MATERIAL PROVIDED ::
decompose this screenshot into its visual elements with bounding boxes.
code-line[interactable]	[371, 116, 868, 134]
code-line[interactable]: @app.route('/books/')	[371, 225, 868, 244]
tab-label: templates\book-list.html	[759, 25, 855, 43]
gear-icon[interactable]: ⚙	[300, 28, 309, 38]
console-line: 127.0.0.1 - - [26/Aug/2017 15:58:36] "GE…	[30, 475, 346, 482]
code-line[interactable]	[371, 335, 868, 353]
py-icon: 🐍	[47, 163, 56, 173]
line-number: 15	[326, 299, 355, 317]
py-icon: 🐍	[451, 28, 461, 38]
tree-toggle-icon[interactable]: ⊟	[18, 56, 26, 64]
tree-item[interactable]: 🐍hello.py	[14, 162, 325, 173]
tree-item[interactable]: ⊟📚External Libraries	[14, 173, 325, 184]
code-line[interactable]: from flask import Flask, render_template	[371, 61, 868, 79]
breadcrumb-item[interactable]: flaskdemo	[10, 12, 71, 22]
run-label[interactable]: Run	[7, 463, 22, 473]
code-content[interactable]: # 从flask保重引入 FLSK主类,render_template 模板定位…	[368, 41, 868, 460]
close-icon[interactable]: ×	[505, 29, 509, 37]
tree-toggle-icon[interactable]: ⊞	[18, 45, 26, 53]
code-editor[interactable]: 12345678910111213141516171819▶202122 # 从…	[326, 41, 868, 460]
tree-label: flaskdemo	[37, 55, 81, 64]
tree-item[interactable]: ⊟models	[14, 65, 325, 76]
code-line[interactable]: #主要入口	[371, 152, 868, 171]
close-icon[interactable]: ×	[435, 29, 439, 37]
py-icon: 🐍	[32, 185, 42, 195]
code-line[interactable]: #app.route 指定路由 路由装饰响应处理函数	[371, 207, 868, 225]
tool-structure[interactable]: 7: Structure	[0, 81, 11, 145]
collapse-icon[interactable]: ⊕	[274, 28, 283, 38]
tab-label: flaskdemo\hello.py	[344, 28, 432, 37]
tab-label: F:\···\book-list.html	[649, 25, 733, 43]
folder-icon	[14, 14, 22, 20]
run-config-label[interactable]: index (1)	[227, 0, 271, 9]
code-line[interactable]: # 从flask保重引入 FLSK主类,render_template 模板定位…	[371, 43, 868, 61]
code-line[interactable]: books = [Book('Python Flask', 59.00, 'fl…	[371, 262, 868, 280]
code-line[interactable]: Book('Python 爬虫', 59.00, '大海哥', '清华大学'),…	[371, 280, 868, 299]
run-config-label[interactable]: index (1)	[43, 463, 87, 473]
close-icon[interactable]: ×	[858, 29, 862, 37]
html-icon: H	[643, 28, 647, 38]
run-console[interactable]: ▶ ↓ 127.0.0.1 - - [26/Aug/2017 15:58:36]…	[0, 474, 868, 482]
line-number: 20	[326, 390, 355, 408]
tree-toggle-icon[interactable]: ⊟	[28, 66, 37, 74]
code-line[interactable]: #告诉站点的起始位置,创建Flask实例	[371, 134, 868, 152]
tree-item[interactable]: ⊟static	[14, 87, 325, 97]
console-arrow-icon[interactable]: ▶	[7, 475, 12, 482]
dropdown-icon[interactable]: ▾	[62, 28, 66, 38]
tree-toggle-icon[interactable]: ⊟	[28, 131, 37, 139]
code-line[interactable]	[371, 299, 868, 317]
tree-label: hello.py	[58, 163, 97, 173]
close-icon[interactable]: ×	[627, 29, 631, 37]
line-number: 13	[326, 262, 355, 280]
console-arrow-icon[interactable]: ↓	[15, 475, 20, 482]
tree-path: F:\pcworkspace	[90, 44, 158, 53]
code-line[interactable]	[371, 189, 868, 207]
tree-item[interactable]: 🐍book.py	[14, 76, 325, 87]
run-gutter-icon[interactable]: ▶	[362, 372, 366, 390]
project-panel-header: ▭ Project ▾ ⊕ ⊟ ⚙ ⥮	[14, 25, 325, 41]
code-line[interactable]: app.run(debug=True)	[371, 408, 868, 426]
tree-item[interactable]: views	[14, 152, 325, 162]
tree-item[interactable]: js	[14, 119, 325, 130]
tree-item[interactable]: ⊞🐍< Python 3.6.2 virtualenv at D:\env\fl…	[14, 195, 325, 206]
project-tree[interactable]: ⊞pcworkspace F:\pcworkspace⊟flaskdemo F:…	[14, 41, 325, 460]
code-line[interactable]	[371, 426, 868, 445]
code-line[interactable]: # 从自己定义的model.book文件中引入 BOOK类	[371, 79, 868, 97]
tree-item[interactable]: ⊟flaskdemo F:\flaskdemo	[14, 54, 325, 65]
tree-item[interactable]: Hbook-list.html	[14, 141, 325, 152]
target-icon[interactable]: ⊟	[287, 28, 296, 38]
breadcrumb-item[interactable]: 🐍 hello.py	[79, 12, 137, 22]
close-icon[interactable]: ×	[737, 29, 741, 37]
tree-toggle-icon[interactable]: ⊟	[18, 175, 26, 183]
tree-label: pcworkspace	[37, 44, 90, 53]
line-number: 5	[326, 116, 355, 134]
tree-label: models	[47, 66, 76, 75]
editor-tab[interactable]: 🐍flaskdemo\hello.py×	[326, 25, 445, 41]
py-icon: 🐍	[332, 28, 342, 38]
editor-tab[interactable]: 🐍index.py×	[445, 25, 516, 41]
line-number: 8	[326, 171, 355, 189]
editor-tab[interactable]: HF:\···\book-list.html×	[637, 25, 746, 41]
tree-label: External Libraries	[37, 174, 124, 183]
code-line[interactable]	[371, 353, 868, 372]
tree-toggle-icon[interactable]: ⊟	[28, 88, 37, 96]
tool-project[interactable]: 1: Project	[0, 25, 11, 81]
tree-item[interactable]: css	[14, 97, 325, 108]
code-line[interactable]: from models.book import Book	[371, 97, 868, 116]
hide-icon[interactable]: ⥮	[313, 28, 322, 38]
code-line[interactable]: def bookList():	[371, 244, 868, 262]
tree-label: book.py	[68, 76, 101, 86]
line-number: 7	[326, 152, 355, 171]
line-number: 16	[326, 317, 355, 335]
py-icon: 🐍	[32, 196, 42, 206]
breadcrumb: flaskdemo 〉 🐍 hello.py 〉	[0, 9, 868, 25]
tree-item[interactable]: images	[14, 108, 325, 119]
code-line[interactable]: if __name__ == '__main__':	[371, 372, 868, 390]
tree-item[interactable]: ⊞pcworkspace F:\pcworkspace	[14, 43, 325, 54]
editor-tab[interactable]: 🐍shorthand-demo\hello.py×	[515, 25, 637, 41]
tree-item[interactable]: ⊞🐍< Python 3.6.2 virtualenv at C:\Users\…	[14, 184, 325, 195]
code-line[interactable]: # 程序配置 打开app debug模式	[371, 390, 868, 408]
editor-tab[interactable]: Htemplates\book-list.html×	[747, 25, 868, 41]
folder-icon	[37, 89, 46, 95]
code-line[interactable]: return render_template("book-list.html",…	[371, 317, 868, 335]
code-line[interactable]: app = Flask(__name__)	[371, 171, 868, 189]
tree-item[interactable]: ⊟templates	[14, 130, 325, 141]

EXERCISE DESCRIPTION :: Once the records end, copy them all again exactly.

ANSWER SPACE ::
decompose this screenshot into its visual elements with bounding boxes.
code-line[interactable]	[371, 116, 868, 134]
code-line[interactable]: @app.route('/books/')	[371, 225, 868, 244]
tab-label: templates\book-list.html	[759, 25, 855, 43]
gear-icon[interactable]: ⚙	[300, 28, 309, 38]
console-line: 127.0.0.1 - - [26/Aug/2017 15:58:36] "GE…	[30, 475, 346, 482]
code-line[interactable]	[371, 335, 868, 353]
py-icon: 🐍	[47, 163, 56, 173]
line-number: 15	[326, 299, 355, 317]
py-icon: 🐍	[451, 28, 461, 38]
tree-toggle-icon[interactable]: ⊟	[18, 56, 26, 64]
tree-item[interactable]: 🐍hello.py	[14, 162, 325, 173]
tree-item[interactable]: ⊟📚External Libraries	[14, 173, 325, 184]
code-line[interactable]: from flask import Flask, render_template	[371, 61, 868, 79]
breadcrumb-item[interactable]: flaskdemo	[10, 12, 71, 22]
run-label[interactable]: Run	[7, 463, 22, 473]
code-content[interactable]: # 从flask保重引入 FLSK主类,render_template 模板定位…	[368, 41, 868, 460]
close-icon[interactable]: ×	[505, 29, 509, 37]
tree-toggle-icon[interactable]: ⊞	[18, 45, 26, 53]
code-editor[interactable]: 12345678910111213141516171819▶202122 # 从…	[326, 41, 868, 460]
tree-label: flaskdemo	[37, 55, 81, 64]
tree-item[interactable]: ⊟models	[14, 65, 325, 76]
code-line[interactable]: #主要入口	[371, 152, 868, 171]
close-icon[interactable]: ×	[435, 29, 439, 37]
py-icon: 🐍	[32, 185, 42, 195]
code-line[interactable]: #app.route 指定路由 路由装饰响应处理函数	[371, 207, 868, 225]
tool-structure[interactable]: 7: Structure	[0, 81, 11, 145]
collapse-icon[interactable]: ⊕	[274, 28, 283, 38]
tab-label: flaskdemo\hello.py	[344, 28, 432, 37]
tab-label: F:\···\book-list.html	[649, 25, 733, 43]
folder-icon	[14, 14, 22, 20]
run-config-label[interactable]: index (1)	[227, 0, 271, 9]
code-line[interactable]: # 从flask保重引入 FLSK主类,render_template 模板定位…	[371, 43, 868, 61]
code-line[interactable]: books = [Book('Python Flask', 59.00, 'fl…	[371, 262, 868, 280]
code-line[interactable]: Book('Python 爬虫', 59.00, '大海哥', '清华大学'),…	[371, 280, 868, 299]
run-config-label[interactable]: index (1)	[43, 463, 87, 473]
close-icon[interactable]: ×	[858, 29, 862, 37]
html-icon: H	[643, 28, 647, 38]
run-console[interactable]: ▶ ↓ 127.0.0.1 - - [26/Aug/2017 15:58:36]…	[0, 474, 868, 482]
line-number: 20	[326, 390, 355, 408]
tree-toggle-icon[interactable]: ⊟	[28, 66, 37, 74]
code-line[interactable]: #告诉站点的起始位置,创建Flask实例	[371, 134, 868, 152]
tree-item[interactable]: ⊟static	[14, 87, 325, 97]
console-arrow-icon[interactable]: ▶	[7, 475, 12, 482]
dropdown-icon[interactable]: ▾	[62, 28, 66, 38]
tree-toggle-icon[interactable]: ⊟	[28, 131, 37, 139]
code-line[interactable]	[371, 299, 868, 317]
tree-label: hello.py	[58, 163, 97, 173]
close-icon[interactable]: ×	[627, 29, 631, 37]
line-number: 13	[326, 262, 355, 280]
console-arrow-icon[interactable]: ↓	[15, 475, 20, 482]
tree-path: F:\pcworkspace	[90, 44, 158, 53]
code-line[interactable]	[371, 189, 868, 207]
tree-item[interactable]: 🐍book.py	[14, 76, 325, 87]
run-gutter-icon[interactable]: ▶	[362, 372, 366, 390]
project-panel-header: ▭ Project ▾ ⊕ ⊟ ⚙ ⥮	[14, 25, 325, 41]
code-line[interactable]: app.run(debug=True)	[371, 408, 868, 426]
tree-item[interactable]: views	[14, 152, 325, 162]
tree-item[interactable]: js	[14, 119, 325, 130]
tree-item[interactable]: ⊞🐍< Python 3.6.2 virtualenv at D:\env\fl…	[14, 195, 325, 206]
project-tree[interactable]: ⊞pcworkspace F:\pcworkspace⊟flaskdemo F:…	[14, 41, 325, 460]
code-line[interactable]	[371, 426, 868, 445]
code-line[interactable]: # 从自己定义的model.book文件中引入 BOOK类	[371, 79, 868, 97]
tree-item[interactable]: ⊟flaskdemo F:\flaskdemo	[14, 54, 325, 65]
tree-item[interactable]: Hbook-list.html	[14, 141, 325, 152]
target-icon[interactable]: ⊟	[287, 28, 296, 38]
breadcrumb-item[interactable]: 🐍 hello.py	[79, 12, 137, 22]
close-icon[interactable]: ×	[737, 29, 741, 37]
tree-toggle-icon[interactable]: ⊟	[18, 175, 26, 183]
tree-label: pcworkspace	[37, 44, 90, 53]
line-number: 5	[326, 116, 355, 134]
tree-label: models	[47, 66, 76, 75]
editor-tab[interactable]: 🐍flaskdemo\hello.py×	[326, 25, 445, 41]
py-icon: 🐍	[332, 28, 342, 38]
editor-tab[interactable]: 🐍index.py×	[445, 25, 516, 41]
line-number: 8	[326, 171, 355, 189]
editor-tab[interactable]: HF:\···\book-list.html×	[637, 25, 746, 41]
tree-label: External Libraries	[37, 174, 124, 183]
code-line[interactable]	[371, 353, 868, 372]
tree-toggle-icon[interactable]: ⊟	[28, 88, 37, 96]
tool-project[interactable]: 1: Project	[0, 25, 11, 81]
tree-item[interactable]: css	[14, 97, 325, 108]
code-line[interactable]: from models.book import Book	[371, 97, 868, 116]
hide-icon[interactable]: ⥮	[313, 28, 322, 38]
code-line[interactable]: def bookList():	[371, 244, 868, 262]
tree-label: book.py	[68, 76, 101, 86]
line-number: 7	[326, 152, 355, 171]
line-number: 16	[326, 317, 355, 335]
py-icon: 🐍	[32, 196, 42, 206]
breadcrumb: flaskdemo 〉 🐍 hello.py 〉	[0, 9, 868, 25]
tree-item[interactable]: images	[14, 108, 325, 119]
code-line[interactable]: if __name__ == '__main__':	[371, 372, 868, 390]
tree-item[interactable]: ⊞pcworkspace F:\pcworkspace	[14, 43, 325, 54]
editor-tab[interactable]: 🐍shorthand-demo\hello.py×	[515, 25, 637, 41]
tree-item[interactable]: ⊞🐍< Python 3.6.2 virtualenv at C:\Users\…	[14, 184, 325, 195]
code-line[interactable]: # 程序配置 打开app debug模式	[371, 390, 868, 408]
editor-tab[interactable]: Htemplates\book-list.html×	[747, 25, 868, 41]
folder-icon	[37, 89, 46, 95]
code-line[interactable]: return render_template("book-list.html",…	[371, 317, 868, 335]
code-line[interactable]: app = Flask(__name__)	[371, 171, 868, 189]
tree-item[interactable]: ⊟templates	[14, 130, 325, 141]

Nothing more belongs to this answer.